Pedro Castro, Elsa Azevedo, Isabel Rocha, Farzaneh Sorond, Jorge M. Serrador

Abstract

Chronic kidney disease increases stroke incidence and severity but the mechanisms behind this cerebro-renal interaction are mostly unexplored. Since both vascular beds share similar features, microvascular dysfunction could be the possible missing link. Therefore, we examined the relationship between renal function and cerebral autoregulation in the early hours post ischemia and its impact on outcome. We enrolled 46 ischemic strokes (middle cerebral artery).

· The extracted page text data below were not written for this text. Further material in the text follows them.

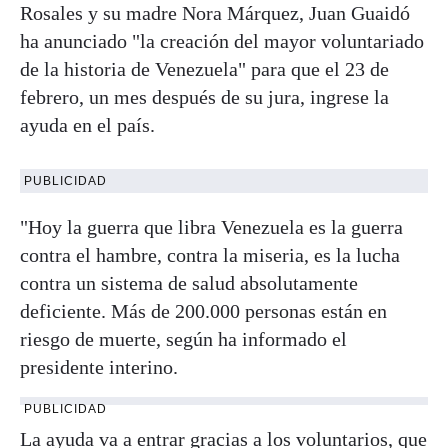
Rosales y su madre Nora Márquez, Juan Guaidó
ha anunciado "la creación del mayor voluntariado
de la historia de Venezuela" para que el 23 de
febrero, un mes después de su jura, ingrese la
ayuda en el país.
PUBLICIDAD
"Hoy la guerra que libra Venezuela es la guerra
contra el hambre, contra la miseria, es la lucha
contra un sistema de salud absolutamente
deficiente. Más de 200.000 personas están en
riesgo de muerte, según ha informado el
presidente interino.
PUBLICIDAD
La ayuda va a entrar gracias a los voluntarios, que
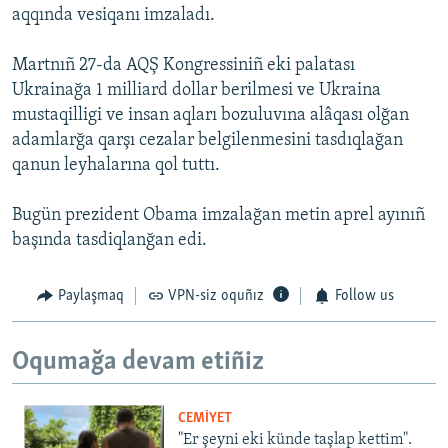
aqqında vesiqanı imzaladı.
Martnıñ 27-da AQŞ Kongressiniñ eki palatası
Ukrainağa 1 milliard dollar berilmesi ve Ukraina
mustaqilligi ve insan aqları bozuluvına alâqası olğan
adamlarğa qarşı cezalar belgilenmesini tasdıqlağan
qanun leyhalarına qol tuttı.
Bugün prezident Obama imzalağan metin aprel ayınıñ
başında tasdiqlanğan edi.
Paylaşmaq
VPN-siz oquñız
Follow us
Oqumağa devam etiñiz
CEMİYET
"Er şeyni eki künde taşlap kettim".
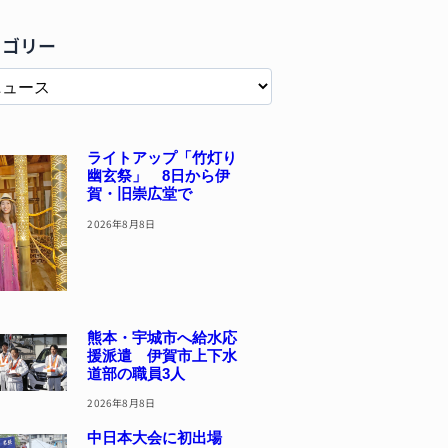
テゴリー
ライトアップ「竹灯り
幽玄祭」 8日から伊
賀・旧崇広堂で
2026年8月8日
熊本・宇城市へ給水応
援派遣 伊賀市上下水
道部の職員3人
2026年8月8日
中日本大会に初出場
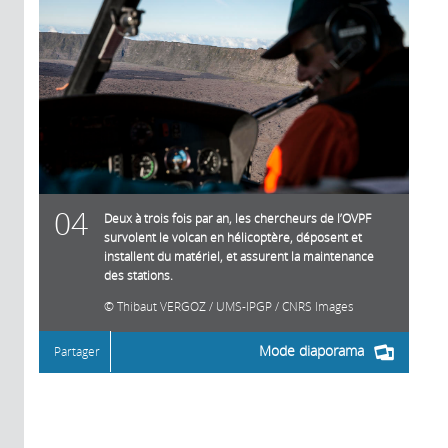
04
Deux à trois fois par an, les chercheurs de l’OVPF
survolent le volcan en hélicoptère, déposent et
installent du matériel, et assurent la maintenance
des stations.
Thibaut VERGOZ / UMS-IPGP / CNRS Images
Mode diaporama
Partager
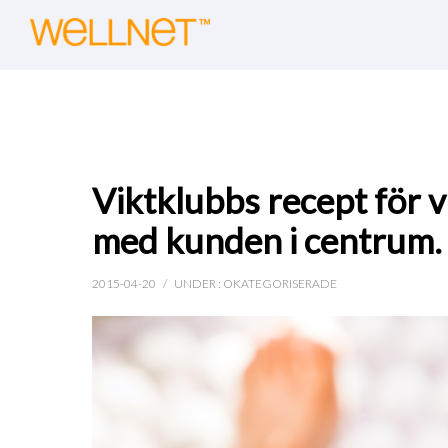
Viktklubbs recept för 
med kunden i centrum.
2015-04-20
/
UNDER :
OKATEGORISERADE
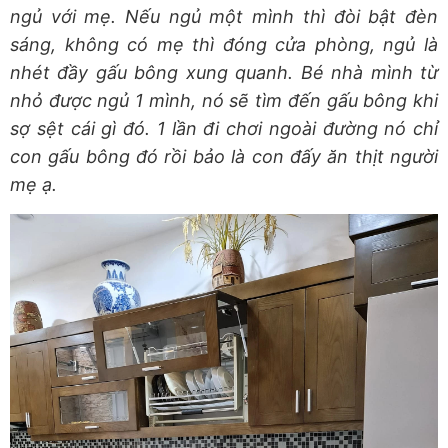
ngủ với mẹ. Nếu ngủ một mình thì đòi bật đèn
sáng, không có mẹ thì đóng cửa phòng, ngủ là
nhét đầy gấu bông xung quanh. Bé nhà mình từ
nhỏ được ngủ 1 mình, nó sẽ tìm đến gấu bông khi
sợ sệt cái gì đó. 1 lần đi chơi ngoài đường nó chỉ
con gấu bông đó rồi bảo là con đấy ăn thịt người
mẹ ạ.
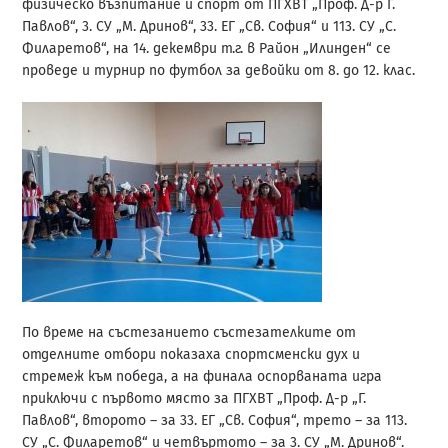
физическо възпитание и спорт от ПГХВТ „Проф. Д-р Г.
Павлов“, 3. СУ „М. Дринов“, 33. ЕГ „Св. София“ и 113. СУ „С.
Филаретов“, на 14. декември т.г. в Район „Илинден“ се
проведе и турнир по футбол за девойки от 8. до 12. клас.
По време на състезанието състезателките от
отделните отбори показаха спортсменски дух и
стремеж към победа, а на финала оспорваната игра
приключи с първото място за ПГХВТ „Проф. Д-р „Г.
Павлов“, второто – за 33. ЕГ „Св. София“, трето – за 113.
СУ „С. Филаретов“ и четвъртото – за 3. СУ „М. Дринов“.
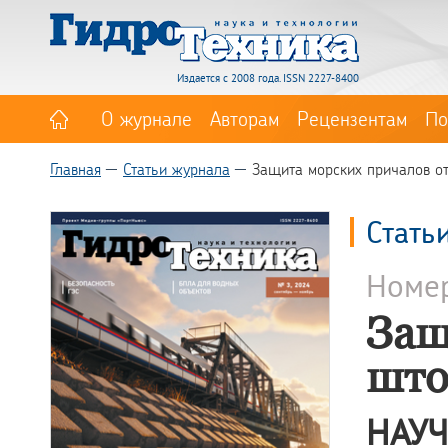
Издается с 2008 года. ISSN 2227-8400
О журнале
Авторам
Рецензентам
По
Главная
Статьи журнала
Защита морских причалов о
Стать
Номе
Защ
што
НАУЧ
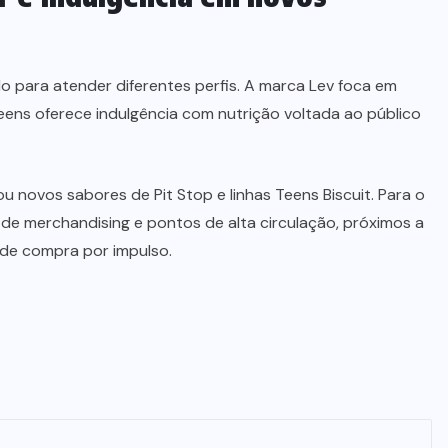
do para atender diferentes perfis. A marca Lev foca em
Teens oferece indulgência com nutrição voltada ao público
novos sabores de Pit Stop e linhas Teens Biscuit. Para o
is de merchandising e pontos de alta circulação, próximos a
 de compra por impulso.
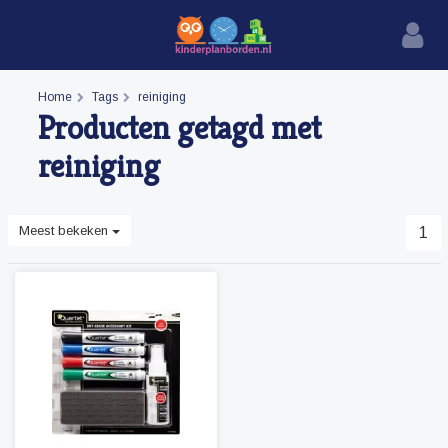
Home
Tags
reiniging
Producten getagd met
reiniging
Meest bekeken
1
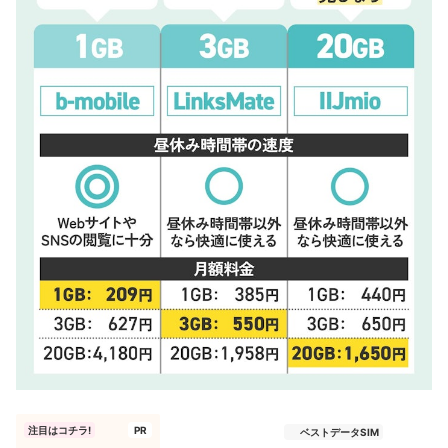
注目はコチラ!
PR
ベストデータSIM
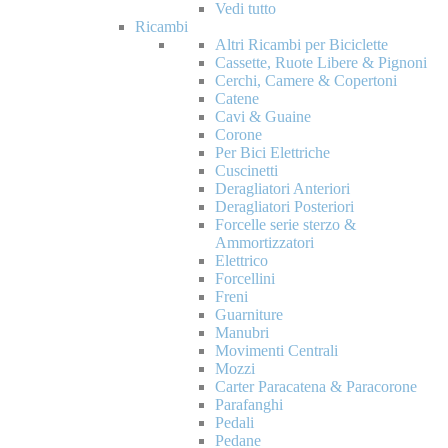
Vedi tutto
Ricambi
Altri Ricambi per Biciclette
Cassette, Ruote Libere & Pignoni
Cerchi, Camere & Copertoni
Catene
Cavi & Guaine
Corone
Per Bici Elettriche
Cuscinetti
Deragliatori Anteriori
Deragliatori Posteriori
Forcelle serie sterzo &
Ammortizzatori
Elettrico
Forcellini
Freni
Guarniture
Manubri
Movimenti Centrali
Mozzi
Carter Paracatena & Paracorone
Parafanghi
Pedali
Pedane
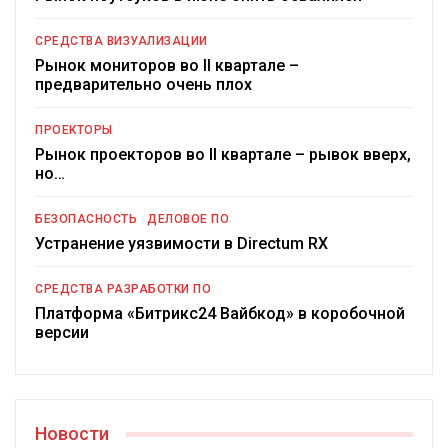
СРЕДСТВА ВИЗУАЛИЗАЦИИ
Рынок мониторов во II квартале –
предварительно очень плох
ПРОЕКТОРЫ
Рынок проекторов во II квартале – рывок вверх,
но…
БЕЗОПАСНОСТЬ
ДЕЛОВОЕ ПО
Устранение уязвимости в Directum RX
СРЕДСТВА РАЗРАБОТКИ ПО
Платформа «Битрикс24 Вайбкод» в коробочной
версии
Новости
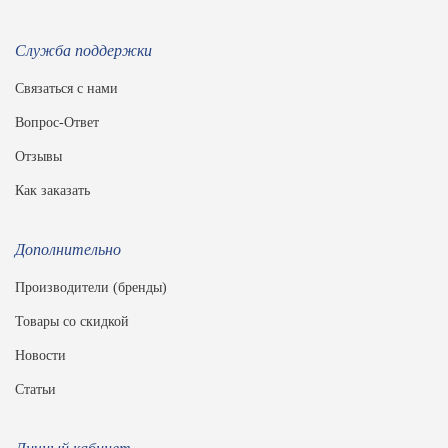
Служба поддержки
Связаться с нами
Вопрос-Ответ
Отзывы
Как заказать
Дополнительно
Производители (бренды)
Товары со скидкой
Новости
Статьи
Личный кабинет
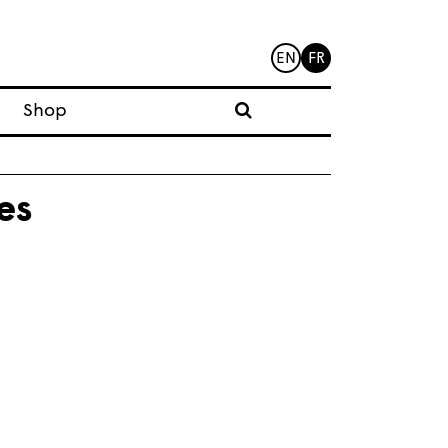
EN
FR
Shop
es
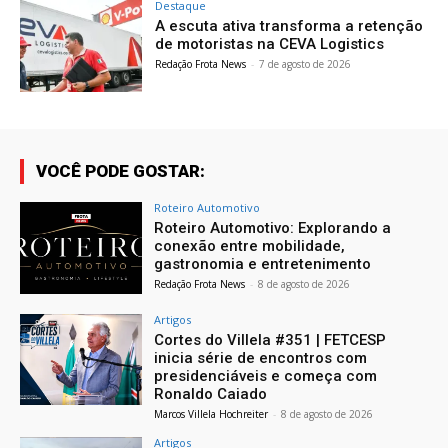
Destaque
A escuta ativa transforma a retenção
de motoristas na CEVA Logistics
Redação Frota News
-
7 de agosto de 2026
VOCÊ PODE GOSTAR:
Roteiro Automotivo
Roteiro Automotivo: Explorando a
conexão entre mobilidade,
gastronomia e entretenimento
Redação Frota News
-
8 de agosto de 2026
Artigos
Cortes do Villela #351 | FETCESP
inicia série de encontros com
presidenciáveis e começa com
Ronaldo Caiado
Marcos Villela Hochreiter
-
8 de agosto de 2026
Artigos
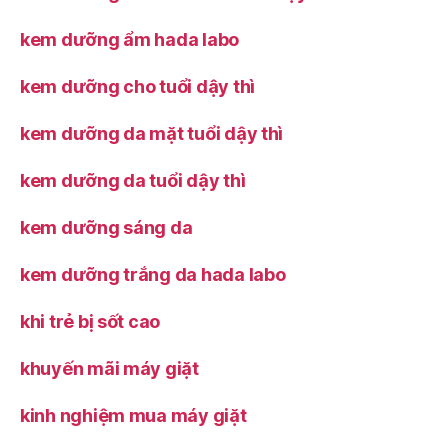
kem dưỡng ẩm hada labo
kem dưỡng cho tuổi dậy thì
kem dưỡng da mặt tuổi dậy thì
kem dưỡng da tuổi dậy thì
kem dưỡng sáng da
kem dưỡng trắng da hada labo
khi trẻ bị sốt cao
khuyến mãi máy giặt
kinh nghiệm mua máy giặt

Dynamic cerebral autoregulation was assessed by transfer function (coherence, phase and gain) of spontaneous blood pressure oscillations to blood flow velocity within 6 h from symptom-onset. Estimated glomerular filtration rate (eGFR) was calculated. Hemorrhagic transformation (HT) and white matter lesions (WML) were collected from computed tomography performed at presentation and 24 h. Outcome was evaluated with modified Rankin Scale at 3 months. High gain (less effective autoregulation) was correlated with lower eGFR irrespective of infarct side (p < 0.05). Both lower eGFR and higher gain correlated with WML grade (p < 0.05). Lower eGFR and increased gain, alone and in combination, progressively reduced the odds of a good functional outcome [ipsilateral OR = 4.39 (CI95% 3.15-25.6), p = 0.019; contralateral OR = 8.15 (CI95% 4.15-15.6), p = 0.002] and increased risk of HT [ipsilateral OR = 3.48 (CI95% 0.60-24.0), p = 0.132; contralateral OR = 6.43 (CI95% 1.40-32.1), p = 0.034]. Lower renal function correlates with less effective dynamic cerebral autoregulation in acute ischemic stroke, both predicting a bad outcome. The evaluation of serum biomarkers of renal dysfunction could have interest in the future for assessing cerebral microvascular risk and relationship with stroke complications.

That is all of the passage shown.